Perkataan Ulama tentang Beliau
Syeikh Ibnu Qudamah sempat tinggal bersama beliau selama satu bulan sembilan hari. Kesempatan ini digunakan untuk belajar kepada Syeikh Abdul Qadir al Jailani sampai beliau meninggal dunia. (Siyar A’lamin Nubala XX/442).
Syeikh Ibnu Qudamah rahimahullah ketika ditanya tentang Syeikh Abdul Qadir menjawab, ”Kami sempat berjumpa dengan beliau di akhir masa kehidupannya. Ia menempatkan kami di sekolahnya. Ia sangat perhatian terhadap kami. Kadang beliau mengutus putra beliau yang bernama Yahya untuk menyalakan lampu buat kami. Ia senantiasa menjadi imam dalam shalat fardhu.”
Beliau adalah seorang yang berilmu, beraqidah Ahlu Sunnah, dan mengikuti jalan Salaf al Shalih. Belaiau dikenal pula banyak memiliki karamah. Tetapi, banyak (pula) orang yang membuat-buat kedustaan atas nama beliau. Kedustaan itu baik berupa kisah-kisah, perkataan-perkataan, ajaran-ajaran, tariqah (tarekat/jalan) yang berbeda dengan jalan Rasulullah, para sahabatnya, dan lainnya. Di antaranya dapat diketahui dari pendapat Imam Ibnu Rajab.
Tentang Karamahnya
Syekh Abdul Qadir Jaelani 3Syeikh Abdul Qadir al Jaelani adalah seorang yang diagungkan pada masanya. Diagungkan oleh para syeikh, ulama, dan ahli zuhud. Ia banyak memiliki keutamaan dan karamah. Tetapi, ada seorang yang bernama al Muqri’ Abul Hasan asy Syathnufi al Mishri (nama lengkapnya adalah Ali Ibnu Yusuf bin Jarir al Lakhmi asy Syathnufi) yang mengumpulkan kisah-kisah dan keutamaan-keutamaan Syeikh Abdul Qadir al Jailani dalam tiga jilid kitab. Al Muqri’ lahir di Kairo tahun 640 H, meninggal tahun 713 H. Dia dituduh berdusta dan tidak bertemu dengan Syeikh Abdul Qadir al Jailani. Dia telah menulis perkara-perkara yang aneh dan besar (kebohongannya).

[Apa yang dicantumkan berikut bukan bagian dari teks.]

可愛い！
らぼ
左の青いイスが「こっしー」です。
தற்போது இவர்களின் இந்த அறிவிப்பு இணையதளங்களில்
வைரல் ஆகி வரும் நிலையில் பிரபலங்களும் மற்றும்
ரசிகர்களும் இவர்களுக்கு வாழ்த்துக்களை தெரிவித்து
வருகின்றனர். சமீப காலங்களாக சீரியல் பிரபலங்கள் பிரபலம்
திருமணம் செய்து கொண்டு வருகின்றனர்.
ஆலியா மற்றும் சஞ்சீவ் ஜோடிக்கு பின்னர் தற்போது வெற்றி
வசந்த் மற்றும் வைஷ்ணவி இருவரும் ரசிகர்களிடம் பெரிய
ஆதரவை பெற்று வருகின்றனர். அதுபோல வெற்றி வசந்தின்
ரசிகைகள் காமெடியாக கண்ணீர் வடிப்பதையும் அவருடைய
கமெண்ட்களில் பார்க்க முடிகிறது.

“Cukuplah seorang itu berdusta, jika dia menceritakan yang dia dengar”, demikian kata Imam Ibnu Rajab. “Aku telah melihat sebagian kitab ini, tetapi hatiku tidak tentram untuk berpegang dengannya, sehingga aku tidak meriwayatkan apa yang ada di dalamnya. Kecuali kisah-kisah yang telah masyhur dan terkenal dari selain kitab ini. Karena kitab ini banyak berisi riwayat dari orang-orang yang tidak dikenal. Juga terdapat perkara-perkara yang jauh dari agama dan akal, kesesatan-kesesatan, dakwaan-dakwaan dan perkataan yang batil tidak berbatas, seperti kisah Syeikh Abdul Qadir menghidupkan ayam yang telah mati, dan sebagainya. Semua itu tidak pantas dinisbatkan kepada Syeikh Abdul Qadir al Jailani rahimahullah.”

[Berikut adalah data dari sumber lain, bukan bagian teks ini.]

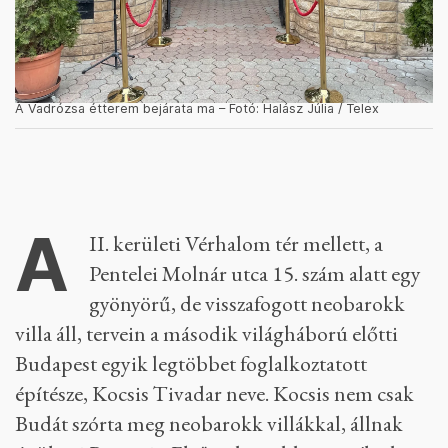
A Vadrózsa étterem bejárata ma – Fotó: Halász Júlia / Telex
A
II. kerületi Vérhalom tér mellett, a
Pentelei Molnár utca 15. szám alatt egy
gyönyörű, de visszafogott neobarokk
villa áll, tervein a második világháború előtti
Budapest egyik legtöbbet foglalkoztatott
építésze, Kocsis Tivadar neve. Kocsis nem csak
Budát szórta meg neobarokk villákkal, állnak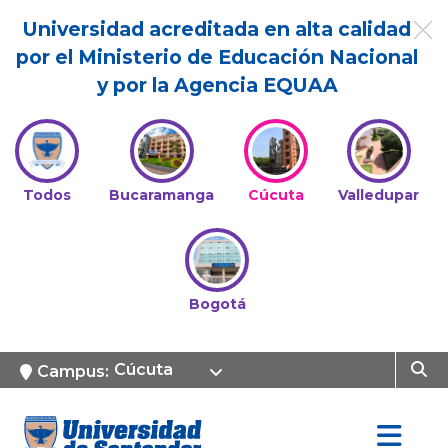
Universidad acreditada en alta calidad
por el Ministerio de Educación Nacional
y por la Agencia EQUAA
Todos
Bucaramanga
Cúcuta
Valledupar
Bogotá
Cúcuta
Campus: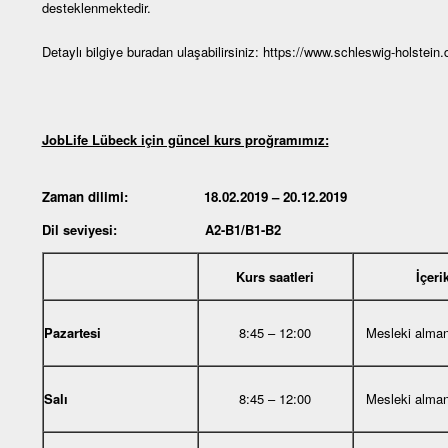
desteklenmektedir.
Detaylı bilgiye buradan ulaşabilirsiniz:
https://www.schleswig-holstein.
JobLife Lübeck için güncel kurs proğramımız:
Zaman dilimi: 18.02.2019 – 20.12.2019
Dil seviyesi: A2-B1/B1-B2
Kurs saatleri
İçeri
Pazartesi
8:45 – 12:00
Mesleki alma
Salı
8:45 – 12:00
Mesleki alma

Kemudian didapatkan pula bahwa al Kamal Ja’far al Adfwi (nama lengkapnya Ja’far bin Tsa’lab bin Ja’far bin Ali bin Muthahhar bin Naufal al Adfawi), seorang ulama bermadzhab Syafi’i. Ia dilahirkan pada pertengahan bulan Sya’ban tahun 685 H dan wafat tahun 748 H di Kairo. Biografi beliau dimuat oleh al Hafidz di dalam kitab Ad Durarul Kaminah, biografi nomor 1452. al Kamal menyebutkan bahwa asy Syathnufi sendiri tertuduh berdusta atas kisah-kisah yang diriwayatkannya dalam kitab ini.(Dinukil dari kitab At Tashawwuf Fii Mizanil Bahtsi Wat Tahqiq, hal. 509, karya Syeikh Abdul Qadir bin Habibullah as Sindi, Penerbit Darul Manar, Cet. II, 8 Dzulqa’dah 1415 H / 8 April 1995 M.).
Karya
Imam Ibnu Rajab juga berkata, ”Syeikh Abdul Qadir al Jailani rahimahullah memiliki pemahaman yang bagus dalam masalah tauhid, sifat-sifat Allah, takdir, dan ilmu-ilmu ma’rifat yang sesuai dengan sunnah.”
Karya beliau, antara lain :
  1. al Ghunyah Li Thalibi Thariqil Haq,
  2. Futuhul Ghaib.
Murid-muridnya mengumpulkan ihwal yang berkaitan dengan nasehat dari majelis-majelis beliau. Dalam masalah-masalah sifat, takdir dan lainnya, ia berpegang dengan sunnah. Ia membantah dengan keras terhadap orang-orang yang menyelisihi sunnah.
Beberapa Ajaran Beliau
Sam’ani berkata, ” Syeikh Abdul Qadir Al Jailani adalah penduduk kota Jailan. Ia seorang Imam bermadzhab Hambali. Menjadi guru besar madzhab ini pada masa hidup beliau.” Imam Adz Dzahabi menyebutkan biografi Syeikh Abdul Qadir Al Jailani dalam Siyar A’lamin Nubala, dan menukilkan perkataan Syeikh sebagai berikut,”Lebih dari lima ratus orang masuk Islam lewat tanganku, dan lebih dari seratus ribu orang telah bertaubat.”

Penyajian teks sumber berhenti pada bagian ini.